No significant main effects were found for the coded total number of instrumental plans. However, a significant interaction effect was found with behaviour (p < 0.001). Indicating that participants in the fruit or vegetable group who made more than two instrumental implementation plans for fruit or vegetable intake were three times more likely to attain their goals compared to participants in the fruit and vegetable group that made one or two implementation plans (OR = 1.73, 95% CI [1.02–2.96]; p = 0.09). In contrast, participants in the PA group who made one or two instrumental implementation plans for PA were three times more likely to attain their goals compared to participants that made more than two implementation plans for PA (OR = 0.34, 95% CI [0.17–0.64]; p = 0.006). Furthermore, separate analysis solely in the PA group indicated that stating goals in different PA domains (e.g., free time and active living style) was also a significant predictor for PA goal attainment. Participants who stated goals in different PA domains (i.e., goals for their free time and goals for an active living style (e.g., at work) and goals for active transport) were less likely to attain their PA goals compared to participants that stated goals for only one PA domain (i.e., goals for their leisure time only or for active transport only) (OR = 8.07, 95% CI [2.20–29.55]; p = 0.002). The amount of activities selected for goals in the free time could also predict PA goal attainment. Participants who chose two different physical activities (e.g., walking and swimming) were less likely to attain their PA goals at T2 compares to participants who chose only one activity (OR = 0.21, 95% CI [0.08–0.59]; p = 0.003). At T3, the coded total number of instrumental plans was a significant predictor of health goal attainment, when adjusting for behaviour (p = 0.003). Participants in the PA group who made more than two instrumental plans for PA were less likely to succeed in their health goal than participants in the PA group who made one or two instrumental plans (OR = 0.40, 95% CI [0.16–1.03]; p = 0.05).

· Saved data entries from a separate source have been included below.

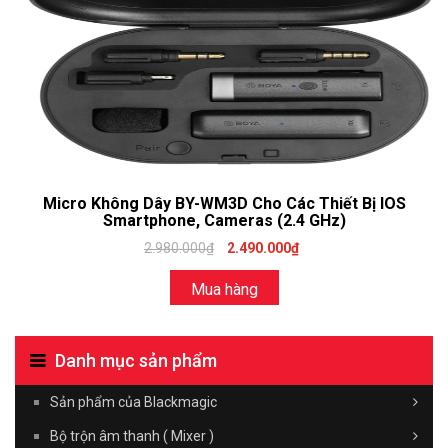
Micro Không Dây BY-WM3D Cho Các Thiết Bị IOS
Smartphone, Cameras (2.4 GHz)
2.980.000₫
2.490.000₫
Mua hàng
Danh mục sản phẩm
Sản phẩm của Blackmagic
Bộ trộn âm thanh ( Mixer )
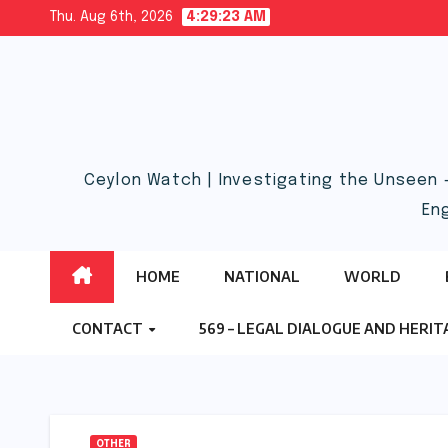
Skip
Thu. Aug 6th, 2026
4:29:23 AM
to
content
Ceylon Watch | Investigating the Unseen 
En
HOME
NATIONAL
WORLD
CONTACT
569 – LEGAL DIALOGUE AND HERI
OTHER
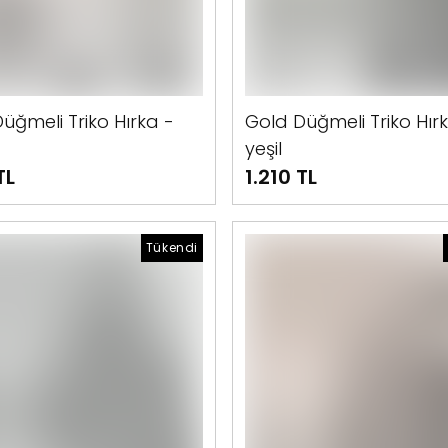
üğmeli Triko Hırka -
Gold Düğmeli Triko Hır
yeşil
TL
1.210 TL
Tükendi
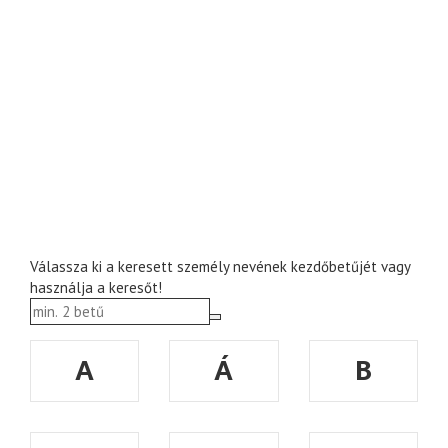
Válassza ki a keresett személy nevének kezdőbetűjét vagy
használja a keresőt!
A
Á
B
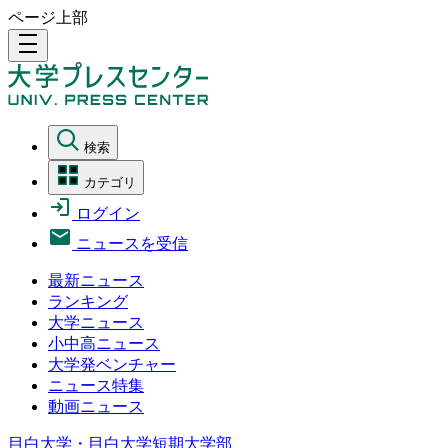
ページ上部
density_medium
検索
カテゴリ
ログイン
ニュースを受信
最新ニュース
ランキング
大学ニュース
小中高ニュース
大学発ベンチャー
ニュース特集
動画ニュース
目白大学・目白大学短期大学部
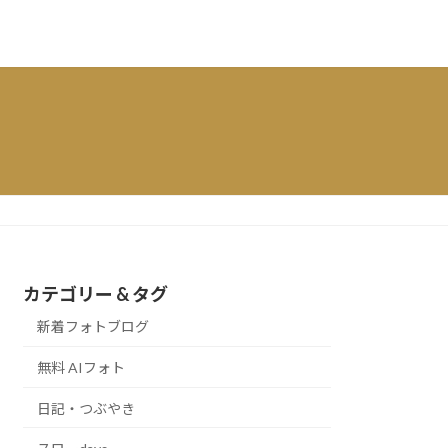
カテゴリー & タグ
新着フォトブログ
無料 AIフォト
日記・つぶやき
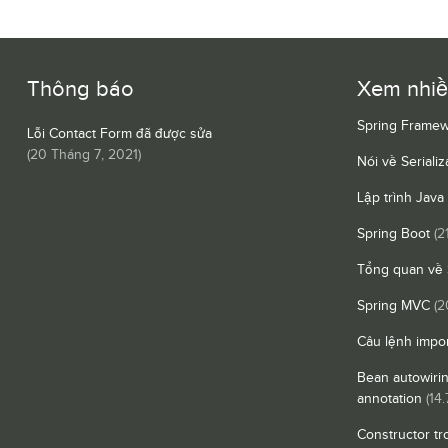
Thông báo
Xem nhi
Spring Framew
Lỗi Contact Form đã được sửa
(
20 Tháng 7, 2021
)
Nói về Serializ
Lập trình Java
Spring Boot
(2
Tổng quan về 
Spring MVC
(2
Câu lệnh impor
Bean autowiri
annotation
(14.
Constructor tr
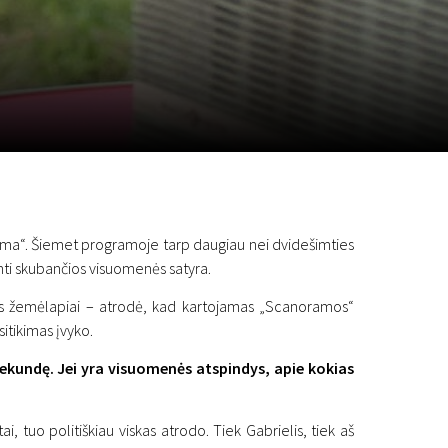
m
SCA vasara
...
ama“. Šiemet programoje tarp daugiau nei dvidešimties
nanti skubančios visuomenės satyra.
nantys žemėlapiai – atrodė, kad kartojamas „Scanoramos“
itikimas įvyko.
sekundę. Jei yra visuomenės atspindys, apie kokias
i, tuo politiškiau viskas atrodo. Tiek Gabrielis, tiek aš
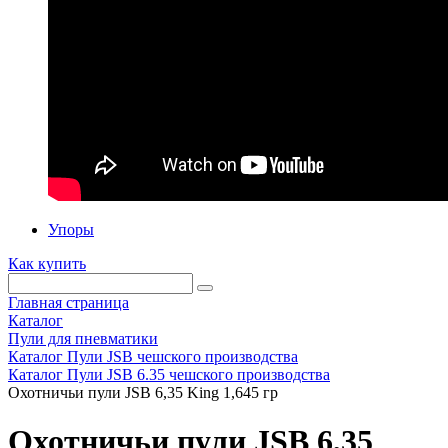
Упоры
Как купить
Главная страница
Каталог
Пули для пневматики
Каталог Пули JSB чешского производства
Каталог Пули JSB 6.35 чешского производства
Охотничьи пули JSB 6,35 King 1,645 гр
Охотничьи пули JSB 6,35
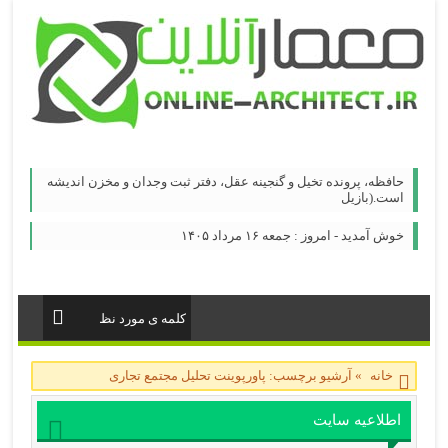
حافظه، پرونده تخيل و گنجينه عقل، دفتر ثبت وجدان و مخزن انديشه
است.(بازيل
خوش آمدید - امروز : جمعه ۱۶ مرداد ۱۴۰۵
خانه
»
آرشیو برچسب: پاورپوینت تحلیل مجتمع تجاری
اطلاعیه سایت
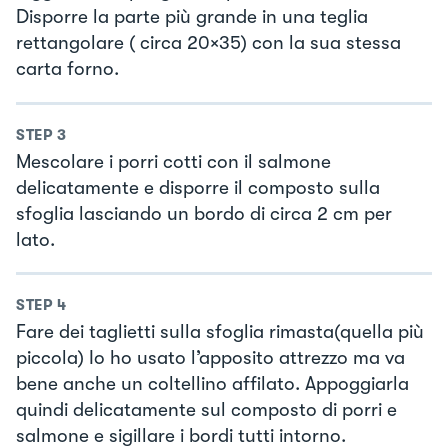
Disporre la parte più grande in una teglia
rettangolare ( circa 20×35) con la sua stessa
carta forno.
STEP
3
Mescolare i porri cotti con il salmone
delicatamente e disporre il composto sulla
sfoglia lasciando un bordo di circa 2 cm per
lato.
STEP
4
Fare dei taglietti sulla sfoglia rimasta(quella più
piccola) Io ho usato l’apposito attrezzo ma va
bene anche un coltellino affilato. Appoggiarla
quindi delicatamente sul composto di porri e
salmone e sigillare i bordi tutti intorno.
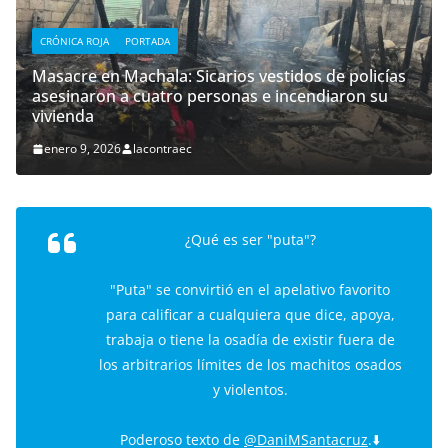
CRÓNICA ROJA
PORTADA
Masacre en Machala: Sicarios vestidos de policías
asesinaron a cuatro personas e incendiaron su
vivienda
enero 9, 2026
lacontraec
¿Qué es ser "puta"?
"Puta" se convirtió en el apelativo favorito
para calificar a cualquiera que dice, apoya,
trabaja o tiene la osadía de existir fuera de
los arbitrarios límites de los machitos osados
y violentos.
Poderoso texto de
@DaniMSantacruz
.⬇️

Borderline significance was found for the mean specificity score of the implementation intention plans for goal attainment at T2. However, the significant interaction-effect with behaviour (p = 0.016) indicates that the estimated effect only counts for participants in the fruit or vegetable group. Participants in the fruit or vegetable group who made specific plans were five times more likely to attain their health goal at T2 (OR = 4.59, 95% CI [1.55–13.63]; p < 0.021).

Adapting plans

Stating new goals at T2 was found to be a significant predictor of health goal attainment. However, the significant interaction-effect with behaviour indicates that the estimated effect only counts for participants in the fruit or vegetable group. Participants in the fruit and vegetable group who did not state new health goals at T2 were more likely to attain their health goal at T3 than participants who stated new goals at T2 (OR = 7.54, 95% CI [1.96–28.99]; p = 0.003).

Discussion

The results of this study provide further information on how the design, feasibility and applicability of health promotion interventions can be improved to promote optimal behaviour outcomes for different health behaviours. Based on the results, feasible behaviour change techniques can be identified and the content of self-regulation interventions can be improved by further including and optimizing the different behaviour change techniques that can predict goal attainment.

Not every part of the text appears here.